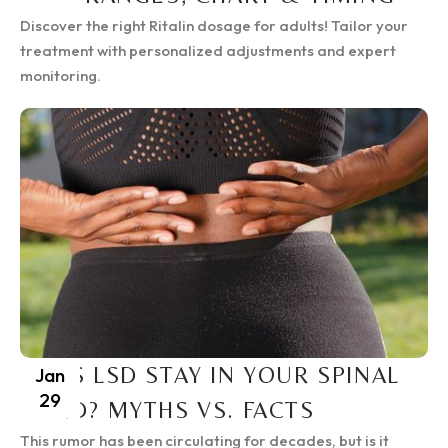
Discover the right Ritalin dosage for adults! Tailor your
treatment with personalized adjustments and expert
monitoring.
DOES LSD STAY IN YOUR SPINAL
Jan
29
CORD? MYTHS VS. FACTS
This rumor has been circulating for decades, but is it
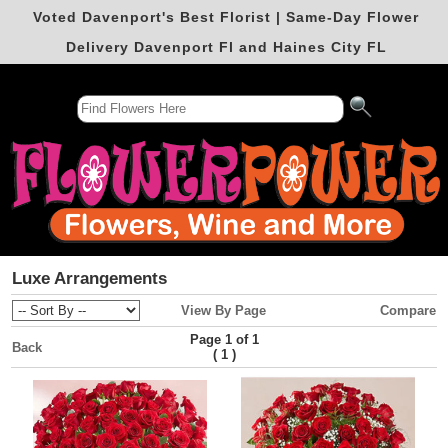
Voted Davenport's Best Florist | Same-Day Flower
Delivery Davenport Fl and Haines City FL
Luxe Arrangements
View By Page
Compare
Page 1 of 1
Back
(
)
1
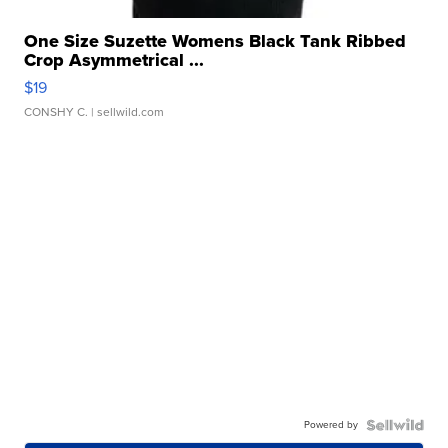
One Size Suzette Womens Black Tank Ribbed
Crop Asymmetrical ...
$19
CONSHY C.
| sellwild.com
Powered by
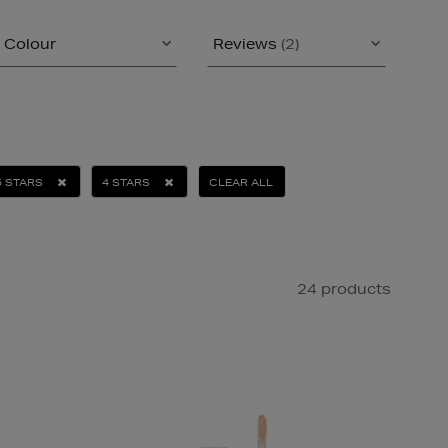
Colour
Reviews
(2)
5 STARS
4 STARS
CLEAR ALL
24 products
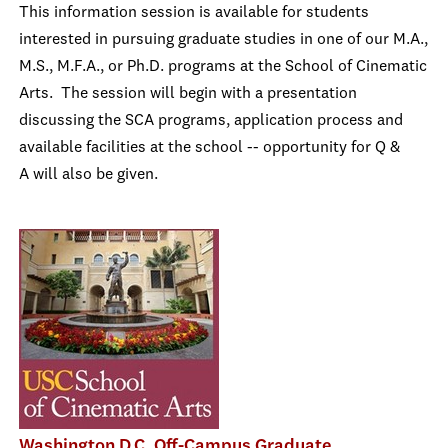
This information session is available for students
interested in pursuing graduate studies in one of our M.A.,
M.S., M.F.A., or Ph.D. programs at the School of Cinematic
Arts. The session will begin with a presentation
discussing the SCA programs, application process and
available facilities at the school -- opportunity for Q &
A will also be given.
Washington D.C. Off-Campus Graduate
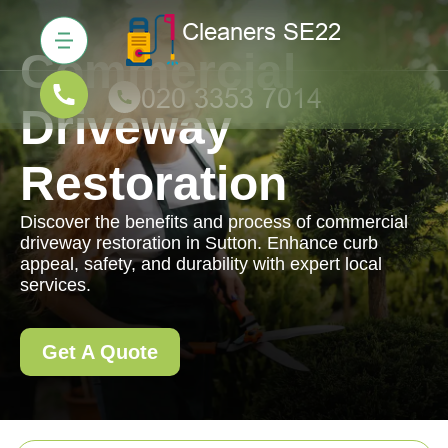
Commercial
Driveway
Restoration
Discover the benefits and process of commercial
driveway restoration in Sutton. Enhance curb
appeal, safety, and durability with expert local
services.
Get A Quote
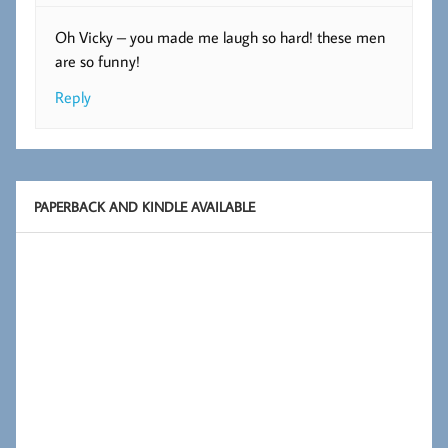
Oh Vicky – you made me laugh so hard! these men
are so funny!
Reply
PAPERBACK AND KINDLE AVAILABLE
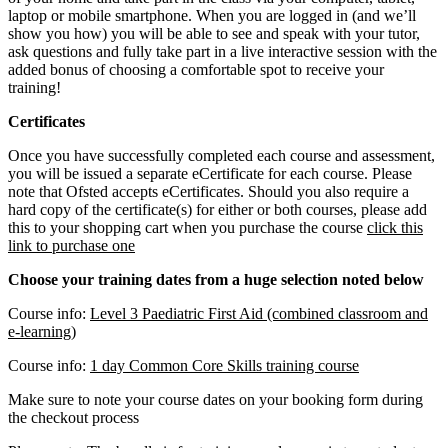
laptop or mobile smartphone. When you are logged in (and we’ll
show you how) you will be able to see and speak with your tutor,
ask questions and fully take part in a live interactive session with the
added bonus of choosing a comfortable spot to receive your
training!
Certificates
Once you have successfully completed each course and assessment,
you will be issued a separate eCertificate for each course. Please
note that Ofsted accepts eCertificates. Should you also require a
hard copy of the certificate(s) for either or both courses, please add
this to your shopping cart when you purchase the course
click this
link to purchase one
Choose your training dates from a huge selection noted below
Course info:
Level 3 Paediatric First Aid (combined classroom and
e-learning)
Course info:
1 day Common Core Skills training course
Make sure to note your course dates on your booking form during
the checkout process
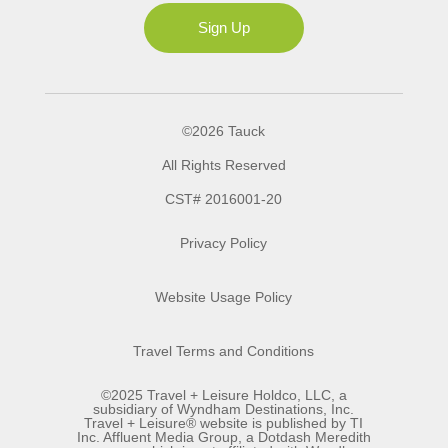
Ms
Sign Up
©2026 Tauck
All Rights Reserved
CST# 2016001-20
Privacy Policy
Website Usage Policy
Travel Terms and Conditions
©2025 Travel + Leisure Holdco, LLC, a
subsidiary of Wyndham Destinations, Inc.
Travel + Leisure® website is published by TI
Inc. Affluent Media Group, a Dotdash Meredith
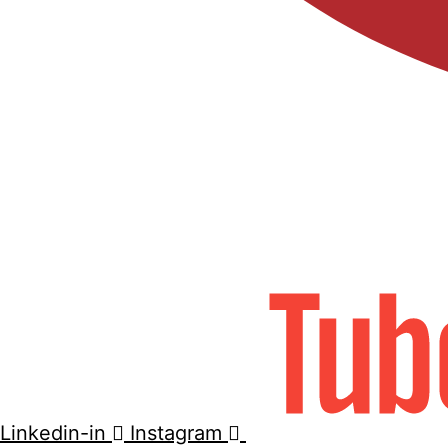
Linkedin-in
Instagram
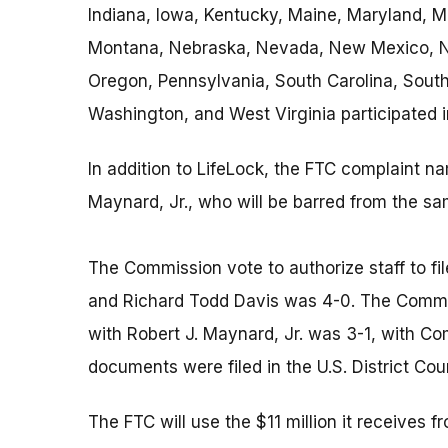
Indiana, Iowa, Kentucky, Maine, Maryland, M
Montana, Nebraska, Nevada, New Mexico, Ne
Oregon, Pennsylvania, South Carolina, South
Washington, and West Virginia participated i
In addition to LifeLock, the FTC complaint 
Maynard, Jr., who will be barred from the sa
The Commission vote to authorize staff to fi
and Richard Todd Davis was 4-0. The Commiss
with Robert J. Maynard, Jr. was 3-1, with C
documents were filed in the U.S. District Court
The FTC will use the $11 million it receives 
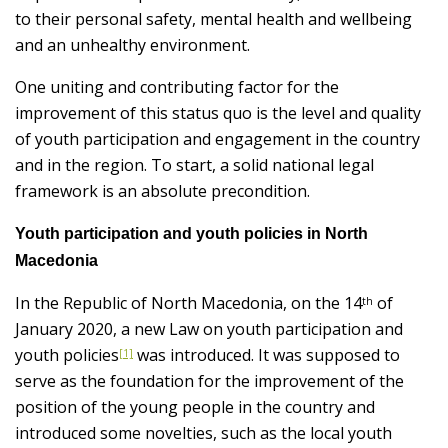
to their personal safety, mental health and wellbeing
and an unhealthy environment.
One uniting and contributing factor for the
improvement of this status quo is the level and quality
of youth participation and engagement in the country
and in the region. To start, a solid national legal
framework is an absolute precondition.
Youth participation and youth policies in North
Macedonia
In the Republic of North Macedonia, on the 14
of
th
January 2020, a new Law on youth participation and
youth policies
was introduced. It was supposed to
[1]
serve as the foundation for the improvement of the
position of the young people in the country and
introduced some novelties, such as the local youth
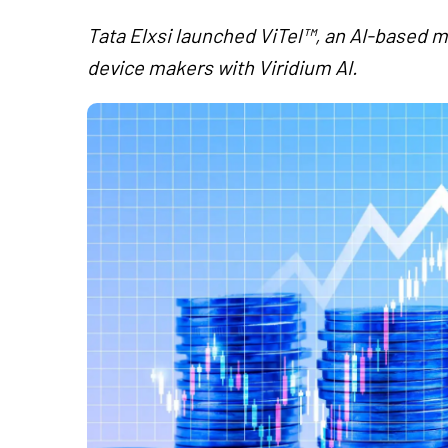
Tata Elxsi launched ViTel™, an AI-based ma
device makers with Viridium AI.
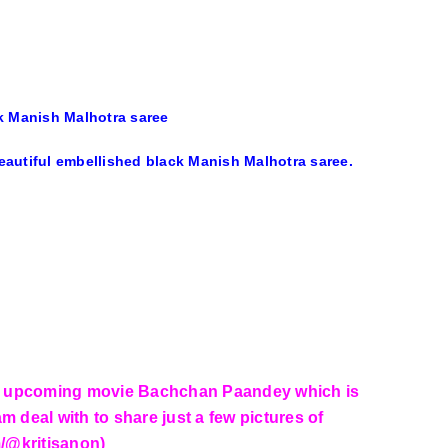
ck Manish Malhotra saree
 beautiful embellished black Manish Malhotra saree.
her upcoming movie Bachchan Paandey which is
m deal with to share just a few pictures of
m/@kritisanon)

____

* [TASK ITEM] Set down all of the entries precisely and keep the pictures out of the copy.

* [FINAL ANSWER]
Discover the right Ritalin dosage for adults! Tailor your
treatment with personalized adjustments and expert
monitoring.
DOES LSD STAY IN YOUR SPINAL
Jan
29
CORD? MYTHS VS. FACTS
This rumor has been circulating for decades, but is it
Voted Davenport's Best Florist | Same-Day Flower
Delivery Davenport Fl and Haines City FL
Luxe Arrangements
View By Page
Compare
Page 1 of 1
Back
(
)
1
One Size Suzette Womens Black Tank Ribbed
Crop Asymmetrical ...
$19
CONSHY C.
| sellwild.com
Powered by
Colour
Reviews
(2)
5 STARS
4 STARS
CLEAR ALL
24 products
This information session is available for students
interested in pursuing graduate studies in one of our M.A.,
M.S., M.F.A., or Ph.D. programs at the School of Cinematic
Arts. The session will begin with a presentation
discussing the SCA programs, application process and
available facilities at the school -- opportunity for Q &
A will also be given.
Washington D.C. Off-Campus Graduate
Commercial
Driveway
Restoration
Discover the benefits and process of commercial
driveway restoration in Sutton. Enhance curb
appeal, safety, and durability with expert local
services.
Get A Quote
Oh Vicky – you made me laugh so hard! these men
are so funny!
Reply
PAPERBACK AND KINDLE AVAILABLE
laptop or mobile smartphone. When you are logged in (and we’ll
show you how) you will be able to see and speak with your tutor,
ask questions and fully take part in a live interactive session with the
added bonus of choosing a comfortable spot to receive your
training!
Certificates
Once you have successfully completed each course and assessment,
you will be issued a separate eCertificate for each course. Please
note that Ofsted accepts eCertificates. Should you also require a
hard copy of the certificate(s) for either or both courses, please add
this to your shopping cart when you purchase the course
click this
link to purchase one
Choose your training dates from a huge selection noted below
Course info:
Level 3 Paediatric First Aid (combined classroom and
e-learning)
Course info:
1 day Common Core Skills training course
Make sure to note your course dates on your booking form during
the checkout process
Ms
Sign Up
©2026 Tauck
All Rights Reserved
CST# 2016001-20
Privacy Policy
Website Usage Policy
Travel Terms and Conditions
©2025 Travel + Leisure Holdco, LLC, a
subsidiary of Wyndham Destinations, Inc.
Travel + Leisure® website is published by TI
Inc. Affluent Media Group, a Dotdash Meredith
Linkedin-in
Instagram
Indiana, Iowa, Kentucky, Maine, Maryland, M
Montana, Nebraska, Nevada, New Mexico, Ne
Oregon, Pennsylvania, South Carolina, South
Washington, and West Virginia participated i
In addition to LifeLock, the FTC complaint 
Maynard, Jr., who will be barred from the sa
The Commission vote to authorize staff to fi
and Richard Todd Davis was 4-0. The Commiss
with Robert J. Maynard, Jr. was 3-1, with C
documents were filed in the U.S. District Court
The FTC will use the $11 million it receives 
to their personal safety, mental health and wellbeing
and an unhealthy environment.
One uniting and contributing factor for the
improvement of this status quo is the level and quality
of youth participation and engagement in the country
and in the region. To start, a solid national legal
framework is an absolute precondition.
Youth participation and youth policies in North
Macedonia
In the Republic of North Macedonia, on the 14
of
th
January 2020, a new Law on youth participation and
youth policies
was introduced. It was supposed to
[1]
serve as the foundation for the improvement of the
position of the young people in the country and
introduced some novelties, such as the local youth
Tata Elxsi launched ViTel™, an AI-based ma
device makers with Viridium AI.
ck Manish Malhotra saree
 beautiful embellished black Manish Malhotra saree.
her upcoming movie Bachchan Paandey which is
m deal with to share just a few pictures of
m/@kritisanon)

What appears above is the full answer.